When you use search index for batch computing, you can customize predicate pushdown. You can configure predicate pushdown only on LONG and STRING columns.
Background information
You can use predicate pushdown when a query condition for the search index needs to filter large amounts of data, and it is time-consuming for Tablestore to join all intermediate query results. To address these needs, you can push down the value filtering of part of fields from the storage layer (Tablestore) to the compute layer (Spark), which improves query efficiency.
Take select * from table where a = 10 and b < 999999999;
as an example. If the number of entries returned for the condition (a = 10) is only 1,000, and the number of entries returned for the condition (b < 999999999) is up to 100 million, it is time-consuming for Tablestore to join the results of the two conditions. However, you can push down the condition (b < 999999999) to the compute layer. Spark needs only to filter data based on the 1,000 entries returned from the storage layer, which reduces most pressure on the storage layer.
Supported operators
The following table lists the operators supported by Spark.

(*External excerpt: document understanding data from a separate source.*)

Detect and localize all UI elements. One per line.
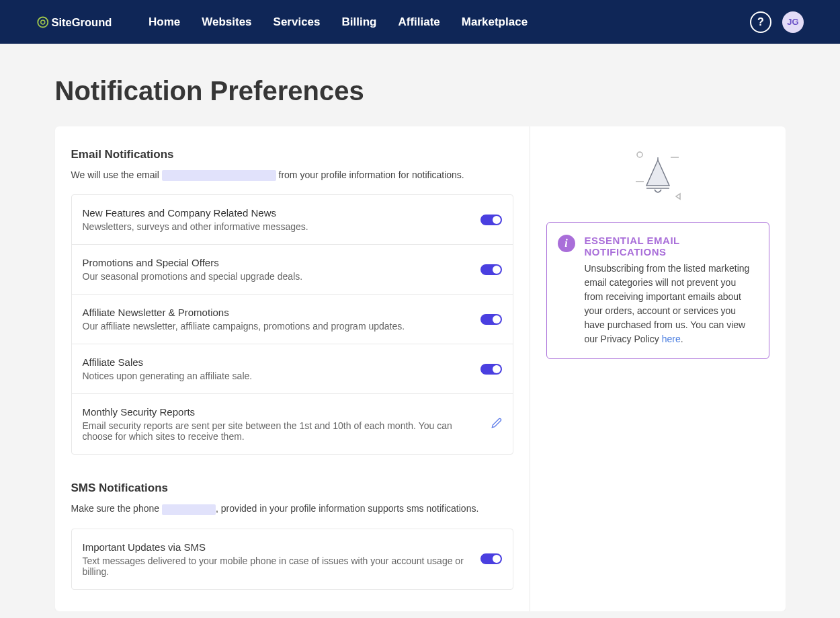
page-title: Notification Preferences bbox=[55, 76, 786, 106]
sms-section-title: SMS Notifications bbox=[71, 481, 513, 495]
email-section-desc: We will use the email from your profile … bbox=[71, 169, 513, 181]
pref-desc: Email security reports are sent per site… bbox=[83, 420, 480, 442]
info-box: i ESSENTIAL EMAIL NOTIFICATIONS Unsubscr… bbox=[546, 222, 769, 359]
pref-affiliate-sales: Affiliate Sales Notices upon generating … bbox=[72, 344, 513, 394]
pref-title: Monthly Security Reports bbox=[83, 406, 480, 418]
pref-desc: Our affiliate newsletter, affiliate camp… bbox=[83, 321, 470, 332]
pref-sms-updates: Important Updates via SMS Text messages … bbox=[72, 529, 513, 589]
svg-text:SiteGround: SiteGround bbox=[52, 16, 112, 28]
pref-title: Important Updates via SMS bbox=[83, 541, 470, 553]
avatar[interactable]: JG bbox=[782, 11, 804, 33]
pref-title: Affiliate Sales bbox=[83, 356, 470, 368]
info-text-body: Unsubscribing from the listed marketing … bbox=[585, 263, 750, 344]
pref-promotions: Promotions and Special Offers Our season… bbox=[72, 245, 513, 295]
main-column: Email Notifications We will use the emai… bbox=[55, 126, 530, 611]
info-box-title: ESSENTIAL EMAIL NOTIFICATIONS bbox=[585, 235, 757, 258]
pref-title: New Features and Company Related News bbox=[83, 207, 470, 219]
bell-illustration bbox=[546, 148, 769, 202]
sms-pref-list: Important Updates via SMS Text messages … bbox=[71, 529, 513, 590]
email-desc-suffix: from your profile information for notifi… bbox=[276, 169, 464, 180]
side-column: i ESSENTIAL EMAIL NOTIFICATIONS Unsubscr… bbox=[530, 126, 786, 611]
sms-desc-prefix: Make sure the phone bbox=[71, 503, 162, 514]
redacted-phone bbox=[162, 504, 216, 515]
info-box-text: Unsubscribing from the listed marketing … bbox=[585, 262, 757, 346]
nav-affiliate[interactable]: Affiliate bbox=[398, 15, 439, 29]
redacted-email bbox=[162, 170, 276, 181]
pref-desc: Our seasonal promotions and special upgr… bbox=[83, 271, 470, 282]
pref-new-features: New Features and Company Related News Ne… bbox=[72, 195, 513, 245]
pref-security-reports: Monthly Security Reports Email security … bbox=[72, 394, 513, 454]
toggle-promotions[interactable] bbox=[480, 264, 502, 275]
pref-desc: Notices upon generating an affiliate sal… bbox=[83, 371, 470, 381]
sms-desc-suffix: , provided in your profile information s… bbox=[216, 503, 478, 514]
logo[interactable]: SiteGround bbox=[36, 12, 127, 32]
privacy-policy-link[interactable]: here bbox=[662, 334, 681, 344]
help-icon[interactable]: ? bbox=[750, 11, 771, 33]
toggle-sms-updates[interactable] bbox=[480, 553, 502, 564]
toggle-affiliate-sales[interactable] bbox=[480, 364, 502, 375]
nav-items: Home Websites Services Billing Affiliate… bbox=[149, 15, 750, 29]
email-section-title: Email Notifications bbox=[71, 148, 513, 161]
pref-affiliate-newsletter: Affiliate Newsletter & Promotions Our af… bbox=[72, 295, 513, 344]
pref-title: Affiliate Newsletter & Promotions bbox=[83, 307, 470, 318]
sms-section-desc: Make sure the phone , provided in your p… bbox=[71, 503, 513, 514]
info-icon: i bbox=[558, 235, 575, 252]
email-pref-list: New Features and Company Related News Ne… bbox=[71, 194, 513, 455]
info-text-suffix: . bbox=[681, 334, 683, 344]
pencil-icon[interactable] bbox=[491, 418, 502, 431]
svg-marker-6 bbox=[676, 194, 680, 199]
pref-desc: Text messages delivered to your mobile p… bbox=[83, 555, 470, 577]
svg-point-1 bbox=[41, 20, 45, 24]
content-card: Email Notifications We will use the emai… bbox=[55, 126, 786, 611]
pref-title: Promotions and Special Offers bbox=[83, 257, 470, 268]
nav-billing[interactable]: Billing bbox=[342, 15, 377, 29]
nav-marketplace[interactable]: Marketplace bbox=[462, 15, 528, 29]
nav-websites[interactable]: Websites bbox=[202, 15, 251, 29]
pref-desc: Newsletters, surveys and other informati… bbox=[83, 221, 470, 232]
svg-point-3 bbox=[637, 152, 642, 157]
svg-point-0 bbox=[38, 17, 48, 27]
nav-home[interactable]: Home bbox=[149, 15, 180, 29]
top-nav: SiteGround Home Websites Services Billin… bbox=[0, 0, 840, 44]
nav-right: ? JG bbox=[750, 11, 804, 33]
email-desc-prefix: We will use the email bbox=[71, 169, 162, 180]
toggle-new-features[interactable] bbox=[480, 215, 502, 225]
nav-services[interactable]: Services bbox=[274, 15, 321, 29]
toggle-affiliate-newsletter[interactable] bbox=[480, 314, 502, 325]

Spark | Supported | Example of SQL statement |
---|---|---|
And | Yes | select * from table where a > 1 and b < 0; |
Or | Yes | select * from table where a > 1 or b < 0; |
Not | Yes | select * from table where a != 1; |
EqualTo | Yes | select * from table where a = 1; |
Not+EqualTo | Yes | select * from table where a != 1; |
IsNull | Yes | select * from table where a is null; Return rows that do not contain the a column from table. |
In | Yes | select * from table where a in {1,2,3}; By default, the maximum upper limit is 1024. |
LessThan | Yes | select * from table where a < 10; You can customize predicate pushdown when the SQL statement uses LONG or STRING columns. |
LessThanOrEqual | Yes | select * from table where a <=10; You can customize predicate pushdown when the SQL statement uses LONG or STRING columns. |
GreaterThan | Yes | select * from table where a > 10; You can customize predicate pushdown when the SQL statement uses LONG or STRING columns. |
GreaterThanOrEqual | Yes | select * from table where a >= 10; You can customize predicate pushdown when the SQL statement uses LONG or STRING columns. |
StringStartsWith | Yes | select * from table where a like "tablestore%"; Return rows that contain a column whose values are prefixed with tablestore from table. |
Coordinate pair of the central point, radius (STRING JSON) | Yes | select * from table where val_geo = '{"centerPoint":"3,0", "distanceInMeter": 100000}'; The geographical area is defined by the radius and coordinate pair of the central point. |
Coordinate pairs of the upper-left corner and lower-right corner in the rectangular geographical area (STRING JSON) | Yes | select * from table where geo = '{"topLeft":"8,0", "bottomRight": "0,10"}'; The rectangular geographical area is defined by the coordinate pairs of the upper-left corner and lower-right corner. |
Coordinate pairs of vertices in the polygon geographical area (STRING JSON) | Yes | select * from table where geo = '{"points":["5,0", "5,1", "6,1", "6,10"]}'; The polygon geographical area is defined by the coordinate pairs of multiple vertices. |
Configure predicate pushdown
The parameters for predicate pushdown must be configured when you create a Spark external table. Predicate pushdown uses the following rules:
When ADN and NOT are the only logical operators in the filter conditions, you can specify whether to enable predicate pushdown.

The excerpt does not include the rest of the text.